America’s employers added 428,000 jobs in April, extending a streak of solid hiring that has defied punishing inflation, chronic supply shortages, the Russian war against Ukraine and much higher borrowing costs, according to NYPOST.
Friday’s jobs report from the Labor Department showed that last month’s hiring kept the unemployment rate at 3.6%, just above the lowest level in a half-century.
The economy’s hiring gains have been remarkably consistent in the face of the worst inflation in four decades.
Employers have added at least 400,000 jobs for 12 straight months.
Yet it’s unclear how long the jobs boom will continue.
John Lynch, the chief investment officer for Comerica Wealth Management in Charlotte, sounded a cautiously optimistic tone, saying that the jobs report could be a sign of “easing inflation fears.”

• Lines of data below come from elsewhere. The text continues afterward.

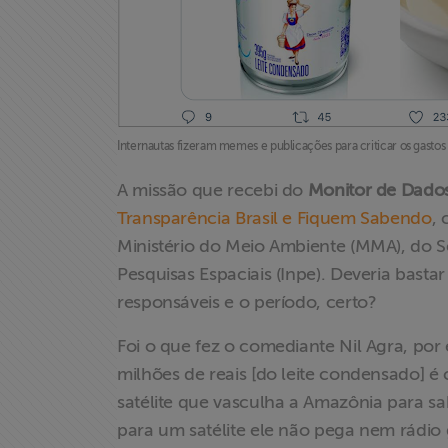
Acesso à
Informação
Liberdade de
Internautas fizeram memes e publicações para criticar os gasto
Expressão
A missão que recebi do
Monitor de Dados
Projetos
Transparência Brasil e Fiquem Sabendo
,
Ministério do Meio Ambiente (MMA), do Ser
Proteção Legal
Pesquisas Espaciais (Inpe). Deveria basta
e Litigância
responsáveis e o período, certo?
Documentários
Foi o que fez o comediante Nil Agra, po
dos
milhões de reais [do leite condensado] é 
Homenageados
satélite que vasculha a Amazônia para s
para um satélite ele não pega nem rádio 
Notícias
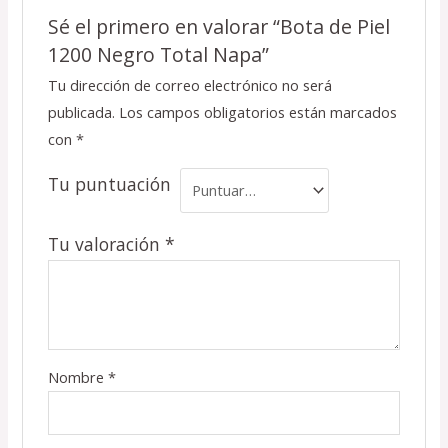
Sé el primero en valorar “Bota de Piel
1200 Negro Total Napa”
Tu dirección de correo electrónico no será
publicada.
Los campos obligatorios están marcados
con
*
Tu puntuación
Tu valoración
*
Nombre
*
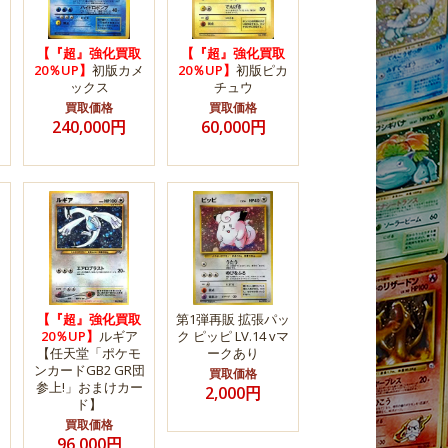
【『超』強化買取
【『超』強化買取
20％UP】
初版カメ
20％UP】
初版ピカ
ックス
チュウ
買取価格
買取価格
240,000円
60,000円
【『超』強化買取
第1弾再販 拡張パッ
20％UP】
ルギア
ク ピッピ LV.14 vマ
【任天堂「ポケモ
ークあり
ンカードGB2 GR団
買取価格
」
参上!」おまけカー
2,000円
ド】
買取価格
96,000円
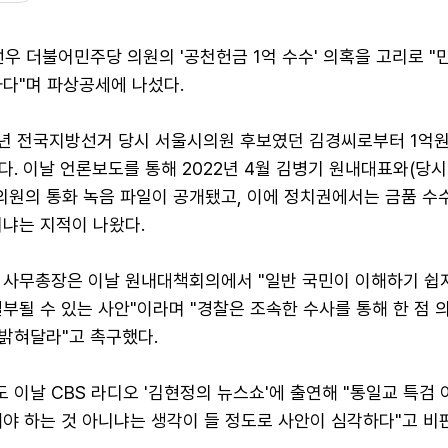
우 더불어민주당 의원의 '공천헌금 1억 수수' 의혹을 고리로 "
하다"며 파상공세에 나섰다.
22년 전국지방선거 당시 서울시의원 후보였던 김경씨로부터 1억
. 이날 언론보도를 통해 2022년 4월 김병기 원내대표와(당
의원의 통화 녹음 파일이 공개됐고, 이에 정치권에서는 금품 수
니냐는 지적이 나왔다.
 사무총장은 이날 원내대책회의에서 "일반 국민이 이해하기 쉽지
부될 수 있는 사안"이라며 "경찰은 조속한 수사를 통해 한 점 의
밝혀달라"고 촉구했다.
이날 CBS 라디오 '김현정의 뉴스쇼'에 출연해 "통일교 특검 
야 하는 것 아니냐는 생각이 들 정도로 사안이 심각하다"고 비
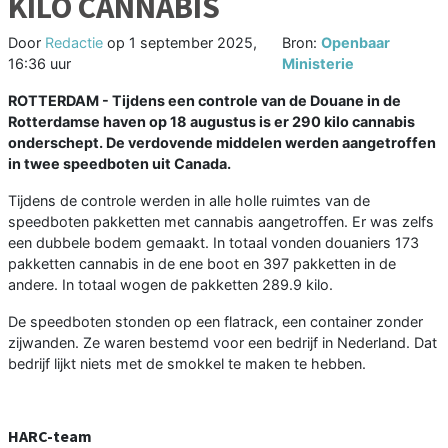
KILO CANNABIS
Door
Redactie
op
1 september 2025,
Bron:
Openbaar
16:36 uur
Ministerie
ROTTERDAM - Tijdens een controle van de Douane in de
Rotterdamse haven op 18 augustus is er 290 kilo cannabis
onderschept. De verdovende middelen werden aangetroffen
in twee speedboten uit Canada.
Tijdens de controle werden in alle holle ruimtes van de
speedboten pakketten met cannabis aangetroffen. Er was zelfs
een dubbele bodem gemaakt. In totaal vonden douaniers 173
pakketten cannabis in de ene boot en 397 pakketten in de
andere. In totaal wogen de pakketten 289.9 kilo.
De speedboten stonden op een flatrack, een container zonder
zijwanden. Ze waren bestemd voor een bedrijf in Nederland. Dat
bedrijf lijkt niets met de smokkel te maken te hebben.
HARC-team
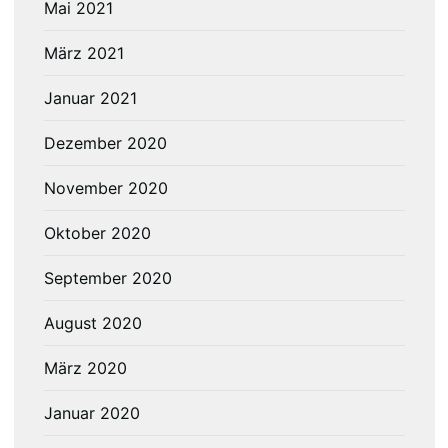
Mai 2021
März 2021
Januar 2021
Dezember 2020
November 2020
Oktober 2020
September 2020
August 2020
März 2020
Januar 2020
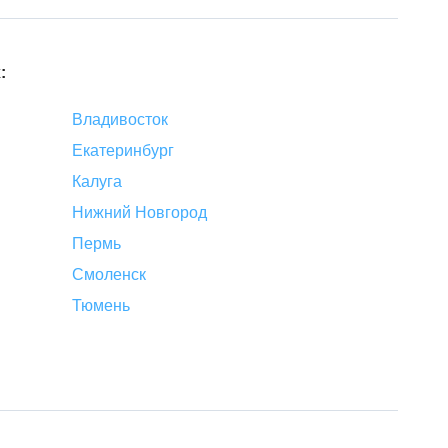
:
Владивосток
Екатеринбург
Калуга
Нижний Новгород
Пермь
Смоленск
Тюмень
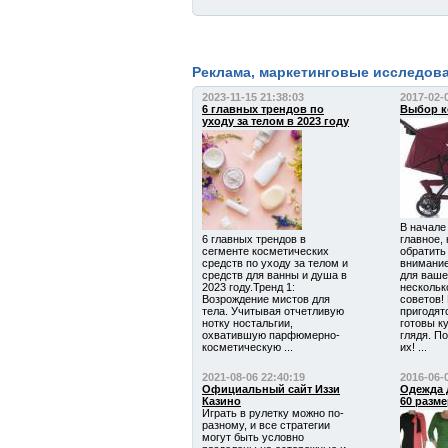
Реклама, маркетинговые исследова
2023-11-15 21:38:03
2017-02-
6 главных трендов по
Выбор к
уходу за телом в 2023 году
В начале
6 главных трендов в
главное, 
сегменте косметических
обратить
средств по уходу за телом и
внимание
средств для ванны и душа в
для ваше
2023 году.Тренд 1:
нескольк
Возрождение мистов для
советов!
тела. Учитывая отчетливую
пригодят
нотку ностальгии,
готовы к
охватившую парфюмерно-
глядя. П
косметическую ...
их! ...
2021-08-06 22:40:19
2016-06-
Официальный сайт Иззи
Одежда 
Казино
60 разме
Играть в рулетку можно по-
разному, и все стратегии
могут быть условно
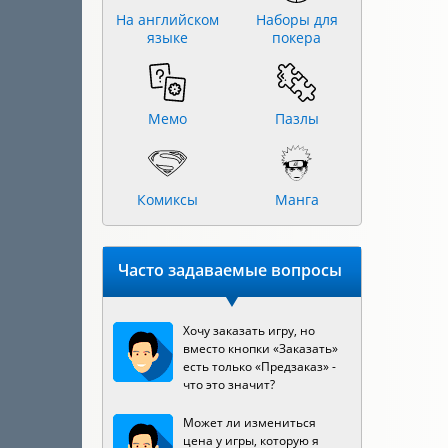
На английском
Наборы для
языке
покера
Мемо
Пазлы
Комиксы
Манга
Часто задаваемые вопросы
Хочу заказать игру, но
вместо кнопки «Заказать»
есть только «Предзаказ» -
что это значит?
Может ли измениться
цена у игры, которую я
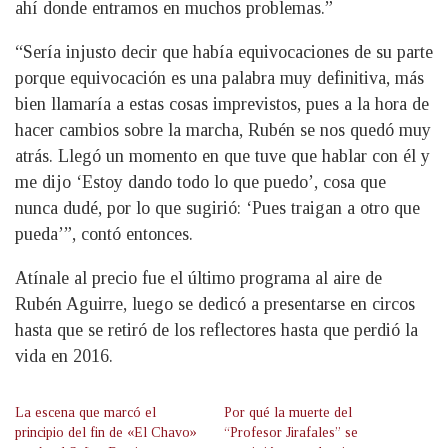
ahí donde entramos en muchos problemas.”
“Sería injusto decir que había equivocaciones de su parte
porque equivocación es una palabra muy definitiva, más
bien llamaría a estas cosas imprevistos, pues a la hora de
hacer cambios sobre la marcha, Rubén se nos quedó muy
atrás. Llegó un momento en que tuve que hablar con él y
me dijo ‘Estoy dando todo lo que puedo’, cosa que
nunca dudé, por lo que sugirió: ‘Pues traigan a otro que
pueda’”, contó entonces.
Atínale al precio fue el último programa al aire de
Rubén Aguirre, luego se dedicó a presentarse en circos
hasta que se retiró de los reflectores hasta que perdió la
vida en 2016.
La escena que marcó el
Por qué la muerte del
principio del fin de «El Chavo»
“Profesor Jirafales” se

“Today’s report is balanced and may prove to dampen the extreme volatility of recent days,” he said.
“We’re still not out of the woods, yet a clearing is visible.”
The Federal Reserve this week raised its key rate by a half-percentage point — its most aggressive move since 2000 — and signaled further large rate hikes to come.
As the Fed’s rate hikes take effect, they will make it increasingly expensive for consumers and businesses to borrow, spend and hire.
In addition, the vast economic aid that the government had been supplying to households has expired.
And Russia’s invasion of Ukraine has helped accelerate inflation and clouded the economic outlook. Some economists warn of a growing risk of recession.
“There’s no getting away from the fact that the payrolls number could and would likely be higher, perhaps substantially higher, if employers were having more success finding the workers they want and needed,” Mark Hamrick, a senior analyst with Bankrate, told The Post.
“In other cycles, restraint on payrolls growth would be seen as indicative of weak demand. As with so many things, the pandemic has turned the world upside down.”
Hamrick said that the 428,000 jobs added “is in line with expectations.”
“Labor force participation, or the gauge of those either working or looking for work, remains below pre-pandemic levels, depriving employers of candidates to fill jobs,” he said.